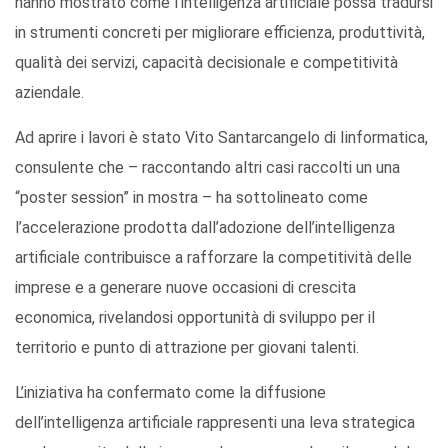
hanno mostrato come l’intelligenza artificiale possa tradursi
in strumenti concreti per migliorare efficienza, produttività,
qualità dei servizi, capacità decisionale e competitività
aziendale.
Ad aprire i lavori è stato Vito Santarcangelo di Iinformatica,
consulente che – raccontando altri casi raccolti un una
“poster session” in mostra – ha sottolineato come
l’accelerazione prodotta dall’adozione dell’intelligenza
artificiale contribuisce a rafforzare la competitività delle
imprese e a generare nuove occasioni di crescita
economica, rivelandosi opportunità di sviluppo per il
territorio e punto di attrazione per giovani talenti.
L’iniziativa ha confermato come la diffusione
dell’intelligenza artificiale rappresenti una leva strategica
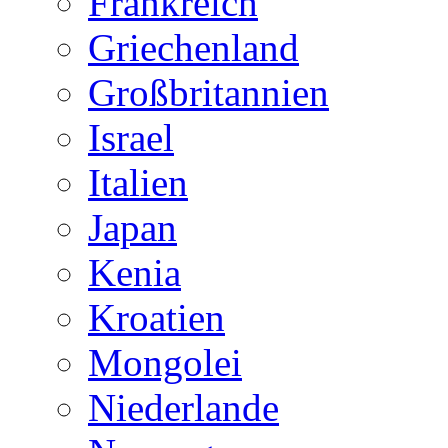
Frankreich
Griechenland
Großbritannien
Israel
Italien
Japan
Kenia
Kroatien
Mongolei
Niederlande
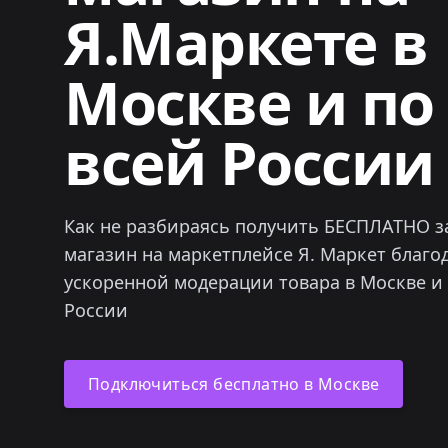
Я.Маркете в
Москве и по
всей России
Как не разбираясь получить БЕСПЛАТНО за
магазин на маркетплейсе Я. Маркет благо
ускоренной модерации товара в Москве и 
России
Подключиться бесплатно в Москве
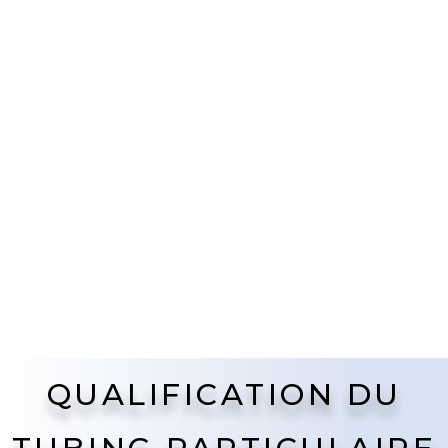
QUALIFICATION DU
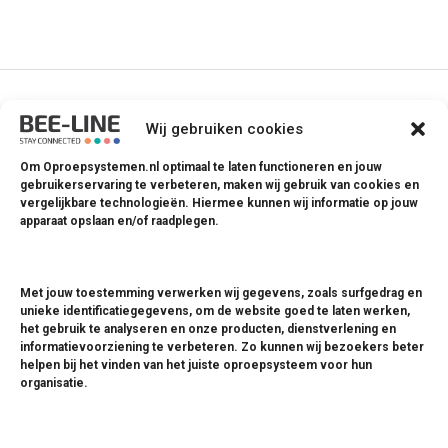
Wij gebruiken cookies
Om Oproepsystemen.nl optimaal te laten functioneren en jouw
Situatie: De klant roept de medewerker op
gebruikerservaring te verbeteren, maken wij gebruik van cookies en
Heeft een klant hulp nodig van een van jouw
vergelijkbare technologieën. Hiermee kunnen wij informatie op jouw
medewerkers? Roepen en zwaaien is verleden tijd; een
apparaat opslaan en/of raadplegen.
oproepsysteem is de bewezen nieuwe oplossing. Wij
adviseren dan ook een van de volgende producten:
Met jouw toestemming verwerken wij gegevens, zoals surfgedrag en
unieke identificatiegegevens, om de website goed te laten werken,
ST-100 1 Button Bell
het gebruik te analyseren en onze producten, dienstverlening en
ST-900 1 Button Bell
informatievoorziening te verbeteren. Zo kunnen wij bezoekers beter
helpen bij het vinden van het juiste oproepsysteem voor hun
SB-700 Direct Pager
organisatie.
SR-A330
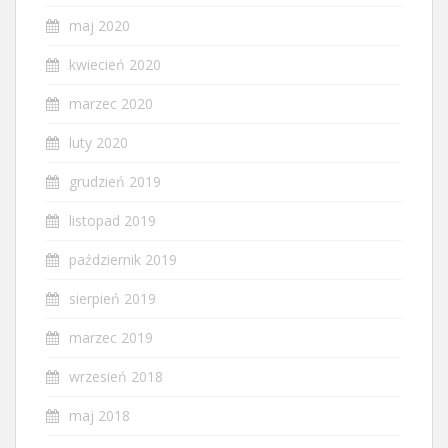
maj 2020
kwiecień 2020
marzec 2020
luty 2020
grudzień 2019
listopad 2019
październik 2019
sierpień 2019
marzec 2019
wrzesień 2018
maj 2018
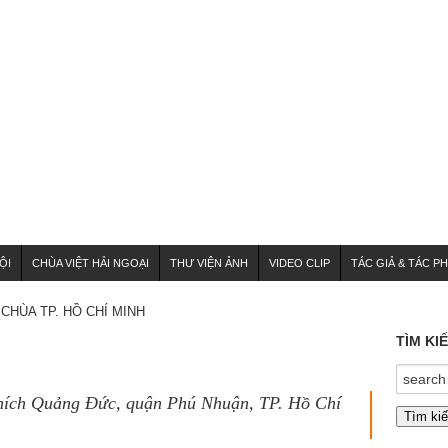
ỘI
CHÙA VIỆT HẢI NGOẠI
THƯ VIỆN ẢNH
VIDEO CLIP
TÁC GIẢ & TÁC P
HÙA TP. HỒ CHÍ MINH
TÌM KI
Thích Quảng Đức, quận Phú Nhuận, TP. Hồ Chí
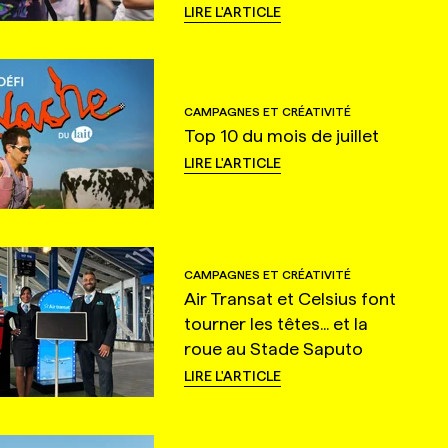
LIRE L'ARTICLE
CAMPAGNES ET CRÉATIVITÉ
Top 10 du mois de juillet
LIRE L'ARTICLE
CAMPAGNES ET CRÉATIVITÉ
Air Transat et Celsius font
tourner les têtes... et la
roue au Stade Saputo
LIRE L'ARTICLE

◆ ◆ ◆ ◆ ◆ ◆ ◆

## REQUIRED ACTION
Check each line of the records above for "laten", and copy those that have it.

## RESPONSE
Om Oproepsystemen.nl optimaal te laten functioneren en jouw
unieke identificatiegegevens, om de website goed te laten werken,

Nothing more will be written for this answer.